DIRECTIONS FOR THIS TASK >> When the string "Bartók" occurs in a line of the records, show that line.

[Extracted data entries]
*-*-*

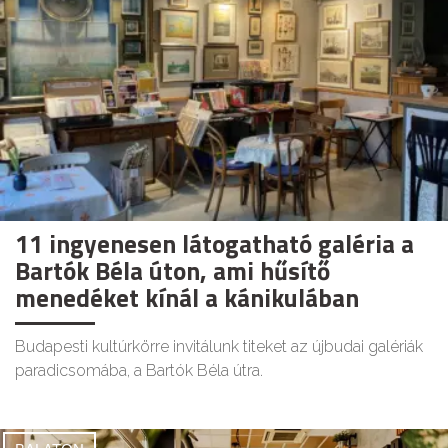
11 ingyenesen látogatható galéria a
Bartók Béla úton, ami hűsítő
menedéket kínál a kánikulában
Budapesti kultúrkörre invitálunk titeket az újbudai galériák
paradicsomába, a Bartók Béla útra.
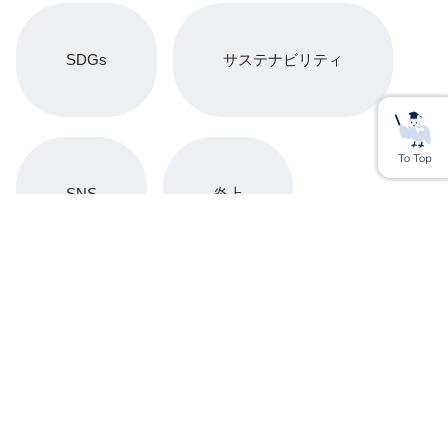
SDGs
サステナビリティ
SNS
炎上
Youtube
アップサイクル
上場企業
YouTuber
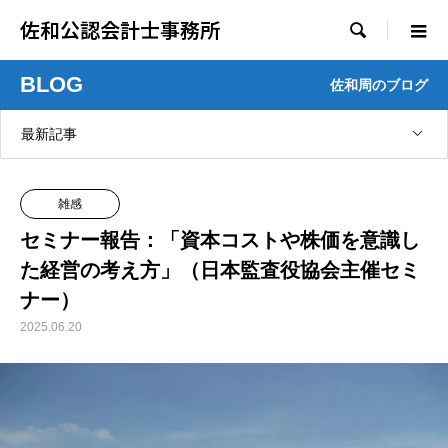
佐和公認会計士事務所

BLOG
佐和周のブログ
最新記事
雑感
セミナー報告：「資本コストや株価を意識し
た経営の考え方」（日本監査役協会主催セミ
ナー）
2025.06.20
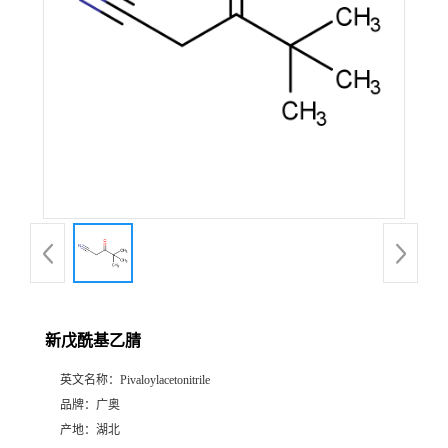
新戊酰基乙腈
英文名称：
Pivaloylacetonitrile
品牌：
广奥
产地：
湖北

*-*-*

TASK RESULT >>
Bartók Béla úton, ami hűsítő
paradicsomába, a Bartók Béla útra.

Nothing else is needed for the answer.